Run restorecon before you guess. Half the time the symptom is gone.

Verify it worked

You need to confirm that the service starts cleanly and that SELinux is no longer blocking it. Check the service status first. It shows recent log lines and the current state in one view. Always check status before restart.

Here is how to verify the service is running and that no new denials appear.

sudo systemctl status httpd.service
# Shows the active state, recent journal lines, and reload count
# Look for Active: active (running) and zero failed dependencies
# If it fails, read the last three lines before changing anything

sudo ausearch -m avc -ts recent
# Confirms no new Access Vector Cache denials were generated
# An empty output means the policy now allows the operation
# Run this immediately after starting the service

If the service starts and the audit log stays clean, your fix is solid. Reboot the machine to confirm the configuration survives a full cycle. Reboot before you debug. Half the time the symptom is gone.

Common pitfalls and what the error looks like

The dnf upgrade command will refuse to proceed and print Error: Transaction test error: package python3-3.12.x conflicts with python3-3.13.y. The conflict is intentional. Read the next paragraph before forcing. This is not an SELinux error, but it shows how Fedora protects you from breaking dependencies. SELinux errors look different. They appear in the journal as avc: denied { read } for pid=... comm="httpd" name="index.html" dev="sda1" ino=... scontext=... tcontext=... tclass=file. The scontext is the source process. The tcontext is the target file. The tclass is the object type. If you see [FAILED] Failed to start NetworkManager.service during boot, your network configuration probably references a missing interface name. SELinux denials show up in journalctl -t setroubleshoot with a one-line summary. Read those before disabling SELinux.

Another common mistake is editing /usr/lib/systemd/system/ unit files. Those files are owned by packages. Your edits vanish on the next dnf upgrade --refresh. dnf upgrade --refresh is the normal weekly maintenance command. dnf system-upgrade is for crossing major Fedora releases. They are different commands. Don't conflate them. Always drop custom overrides in /etc/systemd/system/ instead. The same rule applies to SELinux. Edit /etc/selinux/config. Never touch /usr/lib/selinux/.

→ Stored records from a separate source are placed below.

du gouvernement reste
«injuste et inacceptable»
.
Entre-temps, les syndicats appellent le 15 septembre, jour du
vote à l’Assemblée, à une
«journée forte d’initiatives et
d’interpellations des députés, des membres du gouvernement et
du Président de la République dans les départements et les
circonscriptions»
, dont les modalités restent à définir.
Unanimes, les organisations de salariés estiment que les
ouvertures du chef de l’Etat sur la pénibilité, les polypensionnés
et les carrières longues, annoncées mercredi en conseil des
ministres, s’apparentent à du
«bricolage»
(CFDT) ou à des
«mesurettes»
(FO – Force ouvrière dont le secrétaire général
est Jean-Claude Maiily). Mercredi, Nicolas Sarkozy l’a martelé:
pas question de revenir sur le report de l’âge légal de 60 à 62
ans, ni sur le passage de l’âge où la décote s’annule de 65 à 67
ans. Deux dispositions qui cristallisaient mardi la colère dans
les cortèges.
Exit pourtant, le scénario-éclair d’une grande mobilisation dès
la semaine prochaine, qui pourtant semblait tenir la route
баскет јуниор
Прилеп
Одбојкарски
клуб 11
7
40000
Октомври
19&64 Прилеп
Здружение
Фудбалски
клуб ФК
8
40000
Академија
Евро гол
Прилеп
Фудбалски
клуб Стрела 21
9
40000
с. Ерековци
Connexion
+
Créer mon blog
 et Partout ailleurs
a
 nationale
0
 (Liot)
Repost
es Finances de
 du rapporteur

Running chcon on a directory without -R leaves child files unlabeled. The parent gets the right type, but the process still hits denials on the children. Always verify with ls -Z after labeling. Trust the package manager. Manual file edits drift, snapshots stay.

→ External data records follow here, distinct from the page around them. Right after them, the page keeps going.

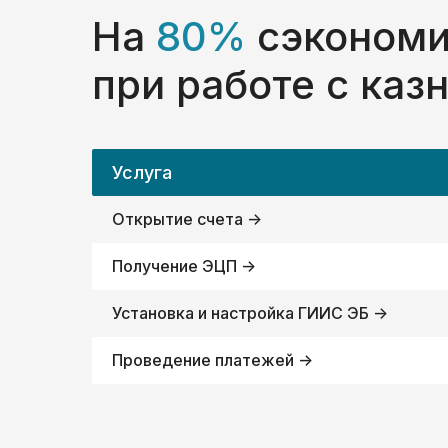
На
80%
сэкономи
при работе с каз
Услуга
Открытие счета ->
Получение ЭЦП ->
Установка и настройка ГИИС ЭБ ->
Проведение платежей ->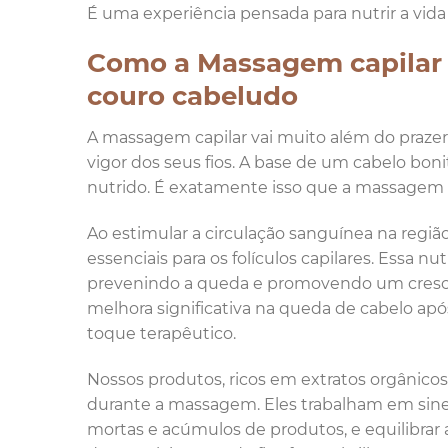
É uma experiência pensada para nutrir a vida 
Como a Massagem capilar 
couro cabeludo
A massagem capilar vai muito além do prazer 
vigor dos seus fios. A base de um cabelo bo
nutrido. É exatamente isso que a massagem c
Ao estimular a circulação sanguínea na regi
essenciais para os folículos capilares. Essa nut
prevenindo a queda e promovendo um cresci
melhora significativa na queda de cabelo apó
toque terapêutico.
Nossos produtos, ricos em extratos orgânicos
durante a massagem. Eles trabalham em siner
mortas e acúmulos de produtos, e equilibrar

When to use this vs alternatives

Use Permissive mode when you are actively diagnosing a failing service and need to see the exact denial without interrupting uptime. Use Enforcing mode when you are running production workloads and want mandatory access controls to block unauthorized actions. Use restorecon when files have been moved, copied, or downloaded into standard system directories. Use chcon when you need a quick temporary override for testing a non-standard path. Use booleans when the policy already supports the feature you need, such as allowing a service to connect to the network or read home directories. Use audit2allow when no boolean or standard context matches your use case and you must generate a custom policy module. Stay on the default Enforcing posture if you only deviate from the defaults occasionally.